Sinergi dan komitmen tersebut direalisasikan dalam bentuk Deklarasi Gerakan Nasional dan Seminar Nasional Pendewasaan Usia Perkawinan Untuk Peningkatan Kualitas Sumber Daya Manusia Indonesia, yang digelar secara virtual dari Kantor Majelis Ulama, pada Kamis (18/03). Kegiatan juga dihadiri langsung Wakil Presiden RI, Ma’ruf Amin secara virtual.
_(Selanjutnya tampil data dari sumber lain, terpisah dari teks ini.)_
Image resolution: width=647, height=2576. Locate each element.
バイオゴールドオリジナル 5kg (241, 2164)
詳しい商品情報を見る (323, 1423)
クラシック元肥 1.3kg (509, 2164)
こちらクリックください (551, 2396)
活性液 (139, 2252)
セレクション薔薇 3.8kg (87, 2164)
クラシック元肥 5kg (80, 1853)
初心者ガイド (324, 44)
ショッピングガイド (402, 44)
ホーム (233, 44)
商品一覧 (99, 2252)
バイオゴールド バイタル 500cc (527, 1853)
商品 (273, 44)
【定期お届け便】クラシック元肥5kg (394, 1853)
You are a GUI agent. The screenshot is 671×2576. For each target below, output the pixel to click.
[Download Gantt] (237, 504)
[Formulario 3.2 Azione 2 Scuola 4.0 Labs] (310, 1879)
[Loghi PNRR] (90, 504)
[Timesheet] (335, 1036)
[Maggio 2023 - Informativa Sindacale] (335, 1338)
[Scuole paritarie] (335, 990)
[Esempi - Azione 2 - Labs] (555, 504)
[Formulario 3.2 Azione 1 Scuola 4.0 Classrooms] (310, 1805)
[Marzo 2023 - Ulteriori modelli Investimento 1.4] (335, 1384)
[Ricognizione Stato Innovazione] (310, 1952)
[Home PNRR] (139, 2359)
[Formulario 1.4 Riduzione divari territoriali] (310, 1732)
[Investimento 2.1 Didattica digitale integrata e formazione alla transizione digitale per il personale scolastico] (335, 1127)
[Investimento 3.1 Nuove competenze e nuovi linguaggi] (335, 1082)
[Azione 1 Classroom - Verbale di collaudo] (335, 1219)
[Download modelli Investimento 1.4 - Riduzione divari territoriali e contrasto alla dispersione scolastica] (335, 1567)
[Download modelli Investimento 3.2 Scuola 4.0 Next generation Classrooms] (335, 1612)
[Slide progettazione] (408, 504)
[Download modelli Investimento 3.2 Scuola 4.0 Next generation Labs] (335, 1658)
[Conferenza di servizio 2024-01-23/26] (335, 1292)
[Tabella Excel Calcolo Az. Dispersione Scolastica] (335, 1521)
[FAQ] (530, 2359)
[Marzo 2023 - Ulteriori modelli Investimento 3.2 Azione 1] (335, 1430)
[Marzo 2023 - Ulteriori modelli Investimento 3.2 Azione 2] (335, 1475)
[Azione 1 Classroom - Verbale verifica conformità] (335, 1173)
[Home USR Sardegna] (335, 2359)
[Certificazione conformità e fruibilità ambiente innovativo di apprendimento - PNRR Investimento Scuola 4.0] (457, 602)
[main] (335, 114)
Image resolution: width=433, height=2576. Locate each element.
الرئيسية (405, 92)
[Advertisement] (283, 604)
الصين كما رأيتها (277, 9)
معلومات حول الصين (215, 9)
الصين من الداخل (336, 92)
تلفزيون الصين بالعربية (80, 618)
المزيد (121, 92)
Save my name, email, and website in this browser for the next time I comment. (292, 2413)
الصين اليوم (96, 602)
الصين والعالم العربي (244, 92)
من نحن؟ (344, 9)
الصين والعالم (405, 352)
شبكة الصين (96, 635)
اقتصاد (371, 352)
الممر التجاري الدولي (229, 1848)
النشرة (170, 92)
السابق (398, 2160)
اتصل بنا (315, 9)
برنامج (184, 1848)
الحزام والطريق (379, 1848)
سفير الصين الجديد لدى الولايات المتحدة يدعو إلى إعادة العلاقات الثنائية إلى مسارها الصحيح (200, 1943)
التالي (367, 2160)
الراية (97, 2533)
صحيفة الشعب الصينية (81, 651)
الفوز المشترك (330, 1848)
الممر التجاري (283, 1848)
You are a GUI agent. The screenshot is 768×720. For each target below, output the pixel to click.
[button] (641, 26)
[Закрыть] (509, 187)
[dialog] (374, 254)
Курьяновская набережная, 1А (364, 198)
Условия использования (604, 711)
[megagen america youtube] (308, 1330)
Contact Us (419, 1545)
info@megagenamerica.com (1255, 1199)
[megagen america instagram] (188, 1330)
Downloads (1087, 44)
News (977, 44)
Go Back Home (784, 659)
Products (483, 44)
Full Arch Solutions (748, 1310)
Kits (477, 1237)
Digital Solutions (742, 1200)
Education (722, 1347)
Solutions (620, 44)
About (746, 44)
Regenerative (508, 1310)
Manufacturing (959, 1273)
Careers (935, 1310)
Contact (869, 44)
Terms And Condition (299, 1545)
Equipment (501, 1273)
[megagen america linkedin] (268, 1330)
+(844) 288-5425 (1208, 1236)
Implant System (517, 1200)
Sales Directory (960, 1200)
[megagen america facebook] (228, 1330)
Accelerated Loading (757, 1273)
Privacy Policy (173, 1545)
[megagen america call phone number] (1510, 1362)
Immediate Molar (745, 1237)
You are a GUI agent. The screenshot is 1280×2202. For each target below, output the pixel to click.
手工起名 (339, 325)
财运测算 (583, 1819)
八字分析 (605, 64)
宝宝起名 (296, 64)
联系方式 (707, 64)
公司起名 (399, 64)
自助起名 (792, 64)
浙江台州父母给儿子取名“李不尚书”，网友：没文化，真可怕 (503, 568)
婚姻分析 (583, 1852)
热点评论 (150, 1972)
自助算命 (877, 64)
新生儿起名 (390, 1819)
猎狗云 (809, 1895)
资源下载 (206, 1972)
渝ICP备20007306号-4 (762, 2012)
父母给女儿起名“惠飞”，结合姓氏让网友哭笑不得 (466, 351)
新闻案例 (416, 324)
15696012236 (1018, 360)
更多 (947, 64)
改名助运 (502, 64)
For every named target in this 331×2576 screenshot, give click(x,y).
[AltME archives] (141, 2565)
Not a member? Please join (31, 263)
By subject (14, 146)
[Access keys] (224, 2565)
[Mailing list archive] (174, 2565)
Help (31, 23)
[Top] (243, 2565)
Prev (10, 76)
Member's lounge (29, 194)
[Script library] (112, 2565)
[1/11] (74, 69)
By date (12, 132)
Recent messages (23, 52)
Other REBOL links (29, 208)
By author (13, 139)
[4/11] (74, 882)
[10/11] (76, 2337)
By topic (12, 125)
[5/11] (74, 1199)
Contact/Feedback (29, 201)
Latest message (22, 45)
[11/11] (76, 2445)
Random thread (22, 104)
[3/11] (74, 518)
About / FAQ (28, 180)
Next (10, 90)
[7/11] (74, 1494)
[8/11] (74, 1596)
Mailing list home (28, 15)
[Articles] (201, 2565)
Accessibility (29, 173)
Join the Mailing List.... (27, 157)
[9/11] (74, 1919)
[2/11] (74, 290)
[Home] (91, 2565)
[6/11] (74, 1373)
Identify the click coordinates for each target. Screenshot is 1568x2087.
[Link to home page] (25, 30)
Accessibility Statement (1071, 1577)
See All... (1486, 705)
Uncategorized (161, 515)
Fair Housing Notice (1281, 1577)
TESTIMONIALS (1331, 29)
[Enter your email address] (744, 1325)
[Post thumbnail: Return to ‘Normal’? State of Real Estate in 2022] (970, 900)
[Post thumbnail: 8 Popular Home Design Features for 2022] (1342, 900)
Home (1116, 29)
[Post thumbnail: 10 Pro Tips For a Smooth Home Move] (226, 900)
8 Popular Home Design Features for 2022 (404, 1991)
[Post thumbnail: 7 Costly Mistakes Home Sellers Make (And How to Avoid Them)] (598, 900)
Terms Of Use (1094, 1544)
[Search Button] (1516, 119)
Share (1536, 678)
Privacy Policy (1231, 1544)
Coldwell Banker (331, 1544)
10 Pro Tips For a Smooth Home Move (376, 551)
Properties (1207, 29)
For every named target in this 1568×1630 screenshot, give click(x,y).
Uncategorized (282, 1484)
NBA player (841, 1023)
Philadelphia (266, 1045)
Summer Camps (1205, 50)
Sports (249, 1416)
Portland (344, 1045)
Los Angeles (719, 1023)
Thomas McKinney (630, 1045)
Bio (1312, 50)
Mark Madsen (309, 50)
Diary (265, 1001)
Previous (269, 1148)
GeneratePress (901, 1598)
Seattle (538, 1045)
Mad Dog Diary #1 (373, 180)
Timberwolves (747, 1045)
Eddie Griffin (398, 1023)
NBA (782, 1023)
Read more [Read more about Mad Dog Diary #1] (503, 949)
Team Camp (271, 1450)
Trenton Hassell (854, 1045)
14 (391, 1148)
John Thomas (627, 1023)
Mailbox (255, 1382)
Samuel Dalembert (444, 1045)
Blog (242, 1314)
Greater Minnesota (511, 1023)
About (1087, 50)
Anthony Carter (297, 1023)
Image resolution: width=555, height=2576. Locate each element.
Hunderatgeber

Disampaikan Ma’ruf Amin, perkawinan yang disiapkan secara matang memiliki kemungkinan yang besar pada terciptanya keluarga harmonis yang bahagia. Untuk itu hal paling utama yang harus disiapkan adalah adanya kematangan individu secara fisik dan mental dari kedua mempelai. Ma’ruf juga berharap agar Gerakan Pendewasaan Perkawinan dapat membuka pemahaman masyarakat tentang tujuan perkawinan.

“Gerakan Pendewasaan Perkawinan harus dapat memberikan advokasi kepada masyarakat, bahwa usia perkawinan jangan hanya dilihat dari sisi bolehnya saja. Tetapi yang paling penting, mengedepankan tujuan perkawinannya yang harus memberikan maslahat, baik maslahat untuk dirinya sendiri, keluarga, masyarakat dan bangsa,” ujar Wakil Presiden RI, Ma’ruf Amin.